#LAB: Secrets of Periods, Cycles & Languages
NOTE: on display until Monday 13th November 2017 at the Science Gallery London. Read more >>
As part of my research and fascination with the evolution, current state, power and value of language, in the broadest sense of the word, I went to see Period Piece, a multimedia installation lifting the lid on contraceptive technologies, including a series of talks.
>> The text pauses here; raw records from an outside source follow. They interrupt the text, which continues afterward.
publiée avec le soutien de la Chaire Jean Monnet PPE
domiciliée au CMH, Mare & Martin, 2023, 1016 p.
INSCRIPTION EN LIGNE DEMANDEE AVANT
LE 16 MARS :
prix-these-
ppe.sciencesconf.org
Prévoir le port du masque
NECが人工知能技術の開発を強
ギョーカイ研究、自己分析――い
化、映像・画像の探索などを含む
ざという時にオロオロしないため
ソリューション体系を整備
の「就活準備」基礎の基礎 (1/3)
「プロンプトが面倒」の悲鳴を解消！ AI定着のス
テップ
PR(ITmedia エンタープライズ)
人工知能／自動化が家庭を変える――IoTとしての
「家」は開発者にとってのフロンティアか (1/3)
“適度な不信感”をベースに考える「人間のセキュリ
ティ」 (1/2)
Period Piece, part of #BLOOD17/Science Gallery London, was conceived through multidisciplinary collaborative conversations between the historian Alana Harris, classical composer Ion Marmarinos and contemporary artist and designer Stephanie Bickford-Smith.
Period Piece seeks to provoke critical dialogue about shifts in contraceptive technologies and constructions of the ‘natural’ around women’s bodies from the rise of the pill to the emergence of period tracking apps, as well as break the stigma and taboo that, for some, still surrounds the discussion of women’s menstruation, fertility and contraception.
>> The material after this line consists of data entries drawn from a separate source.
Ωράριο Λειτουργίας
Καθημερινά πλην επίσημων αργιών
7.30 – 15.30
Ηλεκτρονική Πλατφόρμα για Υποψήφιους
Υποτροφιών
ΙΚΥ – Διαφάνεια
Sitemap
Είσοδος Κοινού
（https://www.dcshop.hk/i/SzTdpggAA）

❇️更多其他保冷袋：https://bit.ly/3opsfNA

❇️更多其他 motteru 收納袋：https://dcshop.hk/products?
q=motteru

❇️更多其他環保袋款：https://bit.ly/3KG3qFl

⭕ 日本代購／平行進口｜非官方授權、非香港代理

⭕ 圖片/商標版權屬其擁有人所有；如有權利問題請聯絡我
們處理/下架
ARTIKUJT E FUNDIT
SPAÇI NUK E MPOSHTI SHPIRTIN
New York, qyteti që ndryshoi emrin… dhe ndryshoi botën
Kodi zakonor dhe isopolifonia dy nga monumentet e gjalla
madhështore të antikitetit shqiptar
During the talk with Ion Marmarinos and Stephanie Bickford-Smith I couldn't help but wonder: "Are we reaching the point that our bodies' data are more trusted ways and methods of communication than our own words or feelings? Today’s data is collected through study, measurement, tracking of people with both our consciously and unconsciously consent. Our smartphone is a psychological questionnaire that we are continually providing with personal information and feedback. Most of us are familiar with institutions such as Facebook wanting to know how we are feeling and what we are thinking. Ways of reading our mood, emotions, and actions are expanding rapidly, from face tracking to wearable technology etc.. Entire businesses are now focussing and building on the capacity to read, collect and make connections within big data. Computers and experts are taught through data to interpret human behaviour and our subjective state, and their capacity to judge as well as influence our feelings are growing.
How happy are you? Is it possible that even if you don’t know yourself, someone else (or a watch or app) can tell you? The reason we solve problems is that feelings drive us, but are we learning more and more to rely on technology to tell us how we feel, instead of knowing to read our own emotions and feelings? Or that of others? Are we losing our language, a uniquely human gift, as well as our consciousness to technology, the ability to feel and share things ourselves, to think and speak for ourselves, to solve problems, to be creative? What changed and why do we trust so many personal information to enter the digital world? What kind of aspirations drives us to do so? Are this behaviour and system only based on monetary incentives or is there more to it than meets the eye?
I don't have the answers (yet), but my mind was reassured and energised while speaking to Stephanie and Ion and experiencing Period Piece; through our creative minds, collaboration and (big) data we also have the ability to translate ones, zeros and 'taboos’ into a more powerful and multi-sensory language and dialogue.